Contro le missioni militari all’estero, contro tutte le guerre!
Rafforziamo la lotta antimilitarista!

Negli ultimi mesi l’impegno bellico all’estero dell’Italia è ulteriormente aumentato con nuove missioni in particolare in Africa e nello scenario Ucraino.
Nello stesso tempo la militarizzazione interna fatta di militari nelle strade e controlli alle frontiere non accenna a diminuire mentre il complesso militare-industriale continua ad aumentare i propri profitti.
Per questo riteniamo centrale nei prossimi mesi sostenere e allargare le lotte antimilitariste nei vari territori: dalle mobilitazioni in Piemonte contro l’industria aereospaziale di guerra e alla candidatura di Torino a ospitare il progetto DIANA (Defence Innovation accellerator for north atlantic) della Nato alle lotte in Sardegna contro le basi militari e i poligoni, da quelle in Sicilia contro il Muos a quelle in Friuli contro le nuove caserme “green” dell’esercito e l’inquinamento prodotto dalle esercitazioni.
Importante è anche il contrasto alla crescente penetrazione della propaganda dell’Esercito nelle scuole e nelle università, non ultima la stipula di accordi per lo svolgimento dei PCTO in Sicilia presso le caserme.
Sosteniamo con forza le prossime iniziative promosse dall’Assemblea Antimilitarista il 19 marzo e il 2 aprile, entrambe a Milano, di denuncia del ruolo dell’Eni nel dettare la politica estera del governo italiano per accaparrarsi le risorse energetiche depredando e devastando i paesi del sud del mondo e il particolare l’Africa.
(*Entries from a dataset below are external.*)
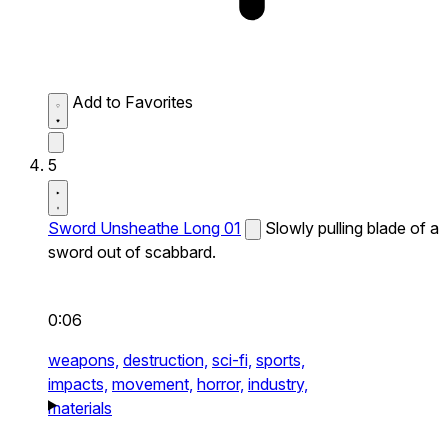
Add to Favorites
5
Sword Unsheathe Long 01
Slowly pulling blade of a
sword out of scabbard.
0:06
weapons,
destruction,
sci-fi,
sports,
impacts,
movement,
horror,
industry,
materials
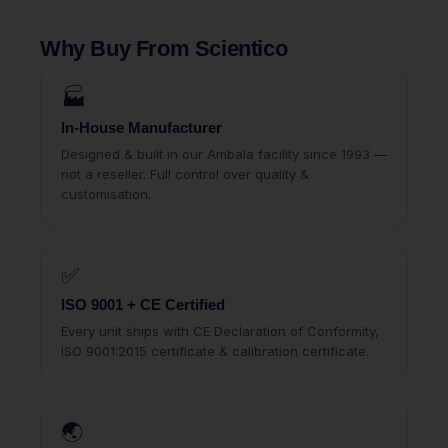
Why Buy From Scientico
🏭
In-House Manufacturer
Designed & built in our Ambala facility since 1993 —
not a reseller. Full control over quality &
customisation.
✅
ISO 9001 + CE Certified
Every unit ships with CE Declaration of Conformity,
ISO 9001:2015 certificate & calibration certificate.
🌏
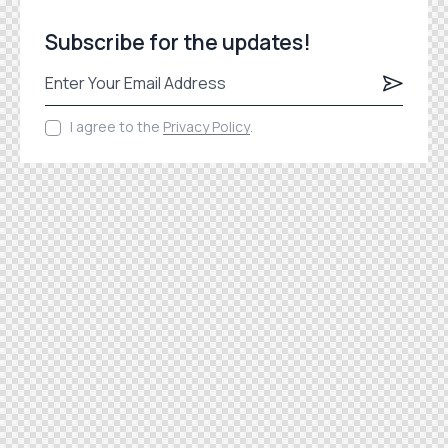
Subscribe for the updates!
Subscrib
I agree to the
Privacy Policy
.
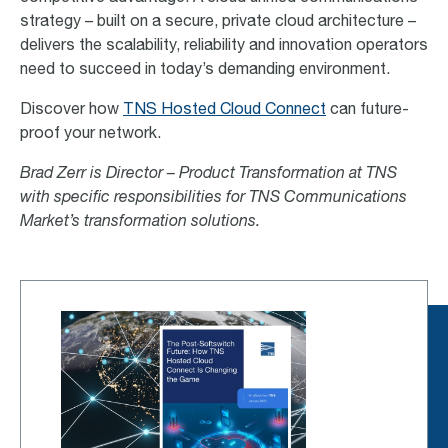
strategy – built on a secure, private cloud architecture –
delivers the scalability, reliability and innovation operators
need to succeed in today’s demanding environment.
Discover how
TNS Hosted Cloud Connect
can future-
proof your network.
Brad Zerr is Director – Product Transformation at TNS
with specific responsibilities for TNS Communications
Market’s transformation solutions.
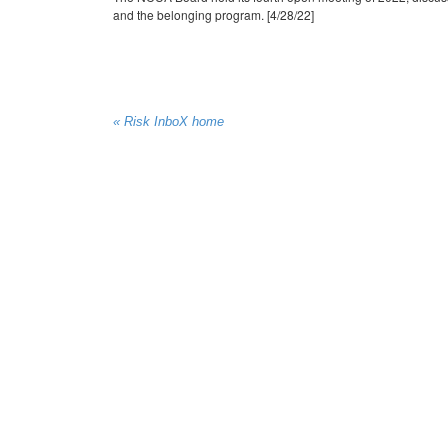
and the belonging program. [4/28/22]
« Risk InboX home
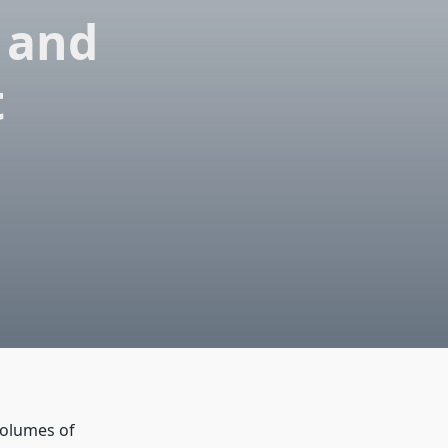
r and
t
volumes of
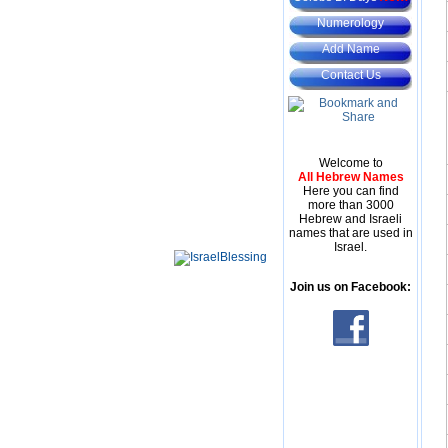
Numerology
Add Name
Contact Us
Welcome to
All Hebrew Names
Here you can find
more than 3000
Hebrew and Israeli
names that are used in
Israel.
Join us on Facebook:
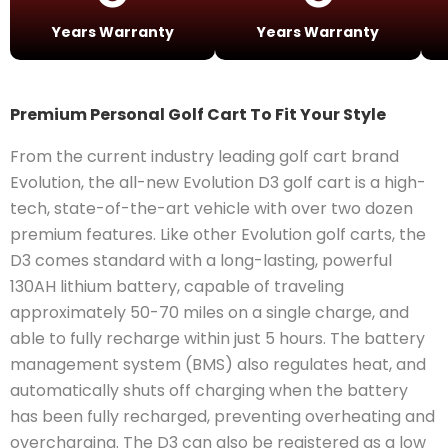
Years Warranty
Years Warranty
Premium Personal Golf Cart To Fit Your Style
From the current industry leading golf cart brand
Evolution, the all-new Evolution D3 golf cart is a high-
tech, state-of-the-art vehicle with over two dozen
premium features. Like other Evolution golf carts, the
D3 comes standard with a long-lasting, powerful
130AH lithium battery, capable of traveling
approximately 50-70 miles on a single charge, and
able to fully recharge within just 5 hours. The battery
management system (BMS) also regulates heat, and
automatically shuts off charging when the battery
has been fully recharged, preventing overheating and
overcharging. The D3 can also be registered as a low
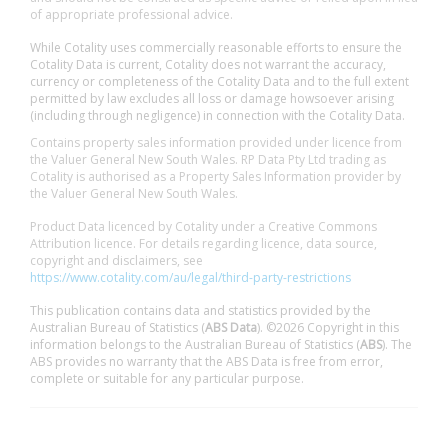
of appropriate professional advice.
While Cotality uses commercially reasonable efforts to ensure the
Cotality Data is current, Cotality does not warrant the accuracy,
currency or completeness of the Cotality Data and to the full extent
permitted by law excludes all loss or damage howsoever arising
(including through negligence) in connection with the Cotality Data.
Contains property sales information provided under licence from
the Valuer General New South Wales. RP Data Pty Ltd trading as
Cotality is authorised as a Property Sales Information provider by
the Valuer General New South Wales.
Product Data licenced by Cotality under a Creative Commons
Attribution licence. For details regarding licence, data source,
copyright and disclaimers, see
https://www.cotality.com/au/legal/third-party-restrictions
This publication contains data and statistics provided by the
Australian Bureau of Statistics (
ABS Data
). ©2026 Copyright in this
information belongs to the Australian Bureau of Statistics (
ABS
). The
ABS provides no warranty that the ABS Data is free from error,
complete or suitable for any particular purpose.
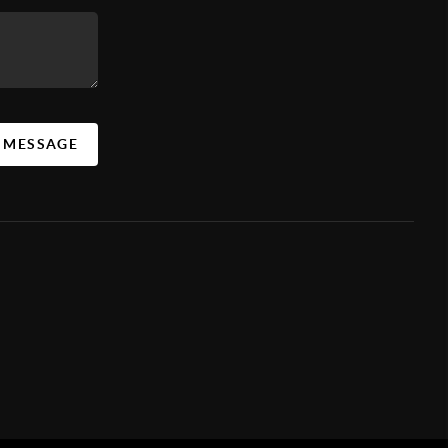
A MESSAGE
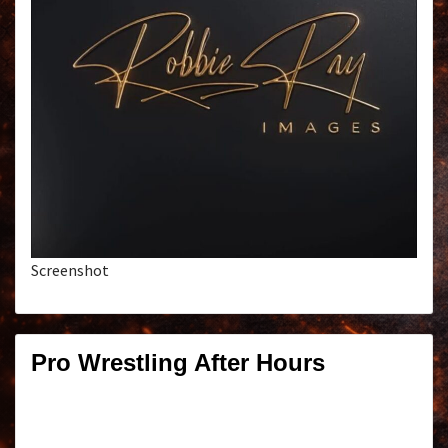
Screenshot
Pro Wrestling After Hours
E’ importante lottare contro le devastazioni ambientali causate dagli eserciti e dalle multinazionali da essi protette e creare intersezioni fra i movimenti ecologisti dal basso e l’antimilitarismo.
Oggi più che mai, anche di fronte ai venti di guerra che attraversano anche l’Europa, è necessario sviluppare e praticare l’antimilitarismo in ogni ambito della società.